The Same Data, Modelled and Optimised for Analytical Queries
An enhanced version of the English prescribing data is available as an Open Data Blend dataset. The data is modelled as a star schema which means it has been transformed into fact and dimension tables. The fact tables contain columns that would typically be aggregated, such as the number of prescription items, the prescription quantity, and the actual cost. They also contain foreign key references to dimension tables.
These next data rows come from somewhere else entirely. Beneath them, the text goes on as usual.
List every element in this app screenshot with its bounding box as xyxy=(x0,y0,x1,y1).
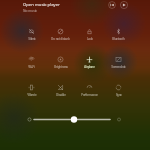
button[interactable]: Lock xyxy=(75,19,104,45)
button[interactable]: Vibrate xyxy=(17,75,46,101)
button[interactable]: Disable xyxy=(46,75,75,101)
button[interactable]: Performance xyxy=(75,75,104,101)
staticText: Brightness xyxy=(54,65,68,69)
button[interactable] xyxy=(0,112,150,128)
button[interactable]: Brightness xyxy=(46,47,75,73)
staticText: Airplane xyxy=(84,65,95,69)
button[interactable]: Sync xyxy=(104,75,133,101)
button[interactable]: Wi-Fi xyxy=(17,47,46,73)
button[interactable]: Bluetooth xyxy=(104,19,133,45)
button[interactable]: Silent xyxy=(17,19,46,45)
button[interactable]: Open music player xyxy=(0,0,150,16)
staticText: Bluetooth xyxy=(112,37,125,41)
staticText: Screenshot xyxy=(111,65,126,69)
button[interactable]: Airplane xyxy=(75,47,104,73)
staticText: Silent xyxy=(28,37,36,41)
button[interactable]: Do not disturb xyxy=(46,19,75,45)
staticText: Sync xyxy=(116,93,122,97)
staticText: Wi-Fi xyxy=(28,65,35,69)
staticText: Vibrate xyxy=(27,93,37,97)
staticText: Lock xyxy=(87,37,93,41)
button[interactable]: Play xyxy=(116,0,132,13)
staticText: Open music player xyxy=(23,2,60,8)
staticText: Performance xyxy=(81,93,98,97)
staticText: Do not disturb xyxy=(51,37,70,41)
button[interactable]: Screenshot xyxy=(104,47,133,73)
staticText: No music xyxy=(23,9,38,13)
button[interactable]: Previous track xyxy=(104,0,120,13)
staticText: Disable xyxy=(56,93,66,97)
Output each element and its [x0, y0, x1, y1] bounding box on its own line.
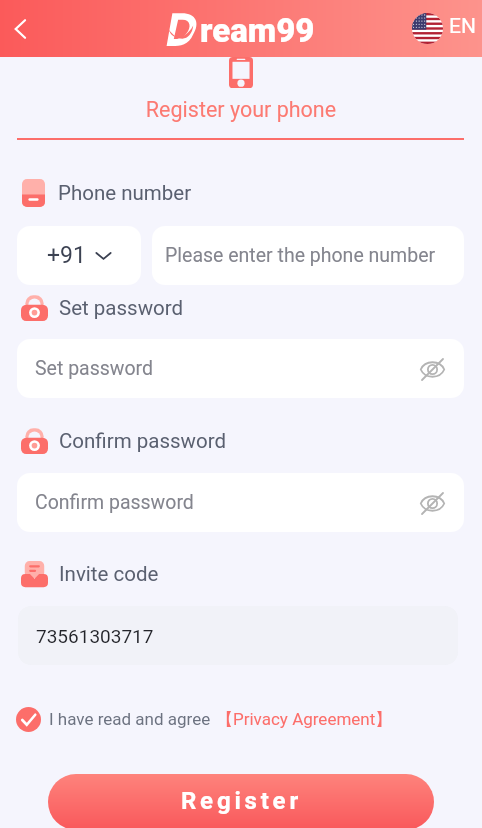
button[interactable]: Change language, English	[412, 13, 476, 44]
staticText: I have read and agree	[49, 709, 211, 729]
staticText: 73561303717	[36, 625, 154, 647]
staticText: Confirm password	[35, 491, 194, 514]
button[interactable]: +91	[17, 226, 141, 285]
staticText: Set password	[35, 357, 154, 380]
staticText: Phone number	[58, 181, 192, 205]
staticText: Please enter the phone number	[165, 244, 436, 267]
button[interactable]: I have read and agree	[16, 706, 393, 732]
button[interactable]: 73561303717	[18, 606, 458, 665]
button[interactable]: Dream99	[163, 9, 315, 48]
button[interactable]: Confirm password	[17, 473, 464, 532]
staticText: Set password	[59, 296, 184, 320]
button[interactable]: Set password	[17, 339, 464, 398]
staticText: Register your phone	[0, 97, 482, 122]
staticText: 【Privacy Agreement】	[216, 709, 393, 730]
button[interactable]: Show password	[417, 354, 447, 384]
staticText: ream99	[200, 11, 315, 50]
staticText: EN	[449, 14, 476, 39]
button[interactable]: Show password	[417, 488, 447, 518]
staticText: +91	[47, 242, 86, 269]
staticText: Confirm password	[59, 429, 226, 453]
staticText: Register	[181, 787, 302, 815]
button[interactable]: Please enter the phone number	[152, 226, 464, 285]
button[interactable]: Register	[48, 774, 434, 828]
button[interactable]: Back	[1, 10, 39, 48]
staticText: Invite code	[59, 562, 159, 586]
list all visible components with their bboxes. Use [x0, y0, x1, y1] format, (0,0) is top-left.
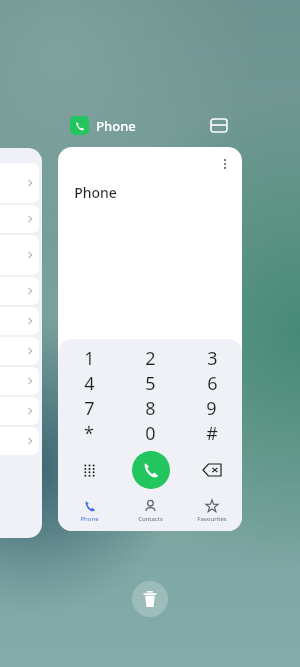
staticText: # [206, 421, 218, 446]
button[interactable]: 7 [58, 396, 120, 421]
button[interactable]: Call [132, 451, 170, 489]
staticText: Contacts [138, 515, 163, 523]
button[interactable]: Contacts [120, 494, 181, 527]
staticText: 8 [145, 396, 156, 421]
button[interactable]: Keypad [58, 446, 120, 494]
button[interactable]: 9 [181, 396, 242, 421]
button[interactable]: 6 [181, 371, 242, 396]
staticText: 0 [145, 421, 156, 446]
button[interactable]: 0 [120, 421, 181, 446]
staticText: 6 [207, 371, 218, 396]
button[interactable]: * [58, 421, 120, 446]
staticText: Phone [74, 183, 117, 202]
staticText: 1 [84, 346, 95, 371]
button[interactable]: 8 [120, 396, 181, 421]
button[interactable]: Clear all [132, 581, 168, 617]
button[interactable]: Backspace [181, 446, 242, 494]
button[interactable]: 4 [58, 371, 120, 396]
button[interactable] [0, 148, 42, 538]
staticText: 4 [84, 371, 95, 396]
staticText: 2 [145, 346, 156, 371]
button[interactable]: # [181, 421, 242, 446]
button[interactable]: Phone app icon [70, 116, 89, 135]
staticText: Favourites [197, 515, 227, 523]
button[interactable]: 5 [120, 371, 181, 396]
button[interactable]: Phone [58, 494, 120, 527]
staticText: 7 [84, 396, 95, 421]
staticText: Phone [80, 515, 99, 523]
button[interactable]: Favourites [181, 494, 242, 527]
button[interactable]: 3 [181, 346, 242, 371]
staticText: * [84, 421, 94, 446]
button[interactable]: 1 [58, 346, 120, 371]
button[interactable]: More options [218, 157, 232, 171]
staticText: 3 [207, 346, 218, 371]
staticText: 9 [206, 396, 217, 421]
button[interactable]: 2 [120, 346, 181, 371]
button[interactable]: More options [58, 147, 242, 531]
staticText: Phone [96, 117, 136, 135]
staticText: 5 [145, 371, 156, 396]
button[interactable]: Split screen [210, 117, 228, 135]
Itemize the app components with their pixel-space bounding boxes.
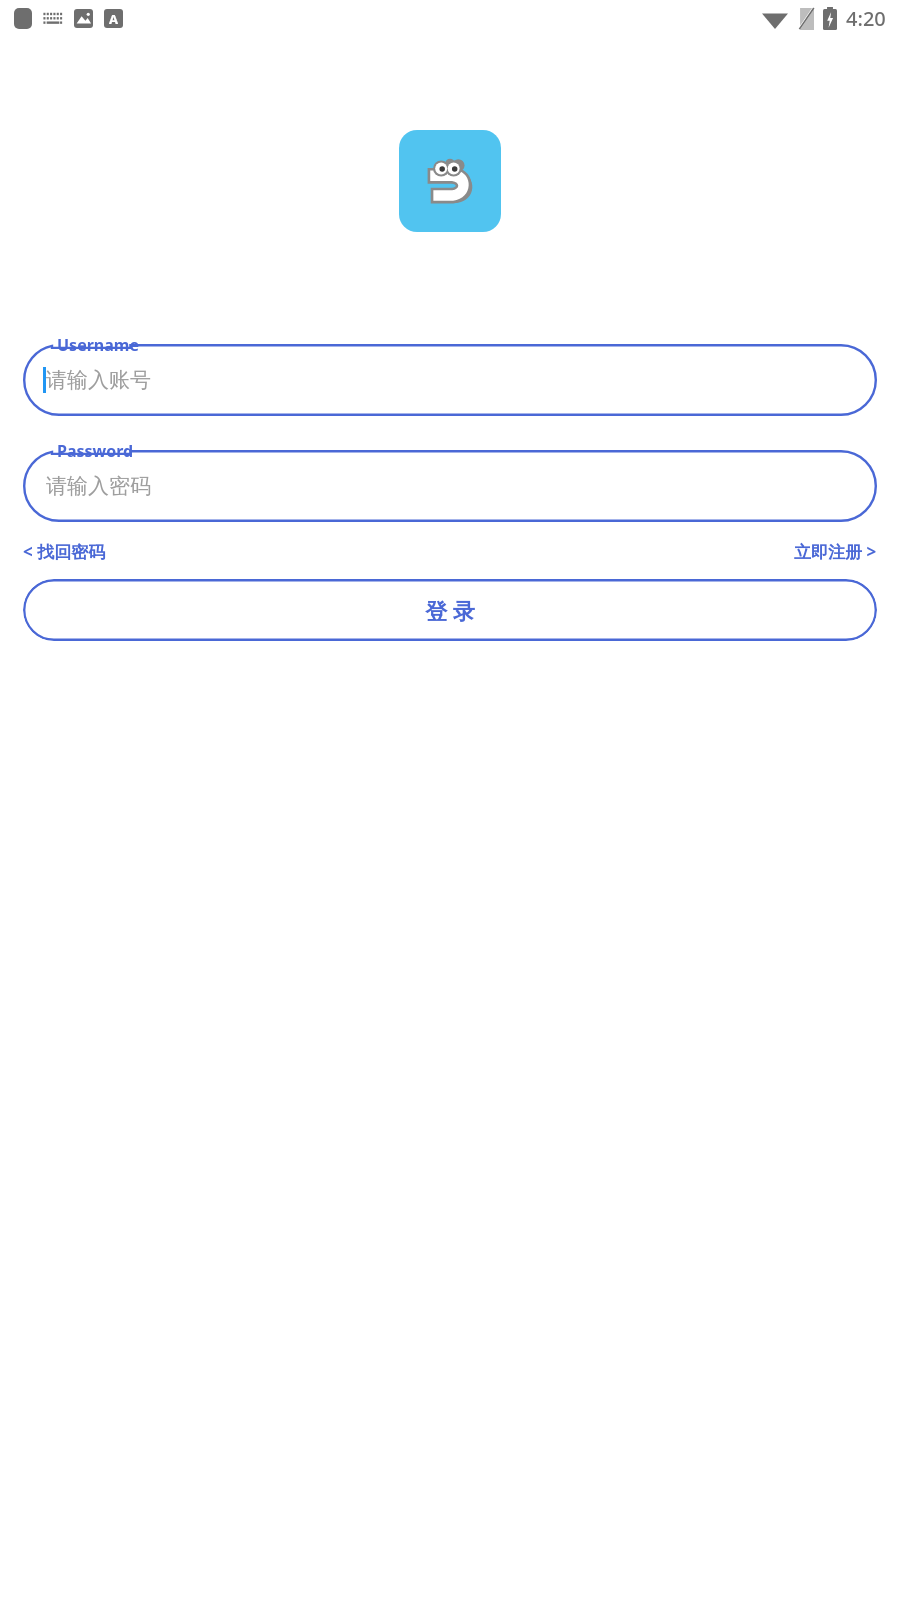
staticText: Username [57,334,139,356]
button[interactable]: 登 录 [23,579,877,641]
staticText: A [109,10,118,28]
button[interactable]: 立即注册 > [794,536,877,567]
staticText: 请输入账号 [46,367,151,393]
staticText: 立即注册 > [794,540,877,563]
staticText: 4:20 [846,5,886,32]
button[interactable]: < 找回密码 [23,536,106,567]
button[interactable]: Username [23,344,877,416]
staticText: 请输入密码 [46,473,151,499]
button[interactable]: Password [23,450,877,522]
staticText: < 找回密码 [23,540,106,563]
staticText: 登 录 [425,595,475,625]
staticText: Password [57,440,134,462]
Each row in the fact table corresponds to a line on a prescription and the data has been partitioned into a Parquet file per year.
The dimension tables contain the descriptive columns that can add context to each fact table row, such as the item that was prescribed, the name of the prescribing practice, and the name of the primary care organisation which is the Clinical Commissioning Group (CCG). The dimension tables contain all the contextual values across all the years for which there is a fact table. They include the values that have changed over time (i.e. slowly changing dimensions). Although a detailed explanation of dimensional modelling concepts is beyond the scope of this blog post, you can learn about the practices and techniques here.
The star schema for the analysis-optimised English Prescribing dataset. Available as a PDF from the dataset page under 'Useful Resources'
The key benefits of the optimised dataset are:
- The data is available as Parquet files
- The Parquet file metadata enables efficient data reads thanks to its support for column pruning and predicate push-down
- A years' worth of data is about 4 GB in size. This is approximately 6% the size of the equivalent data from the raw dataset which would be around 72 GB.
- The dimension tables are very small (less than 10 MB each) because they only contain unique combinations of column values. This means they can easily fit in memory.
- The fact tables only contain numeric data type columns which means more rows can be loaded into memory due to their space efficiency.
Starting with Focused Analytical Questions
To frame our analysis, and the queries that are required to support it, the focus will be the prescribing activity between January 2019 and June 2021 relating to blood glucose test strips.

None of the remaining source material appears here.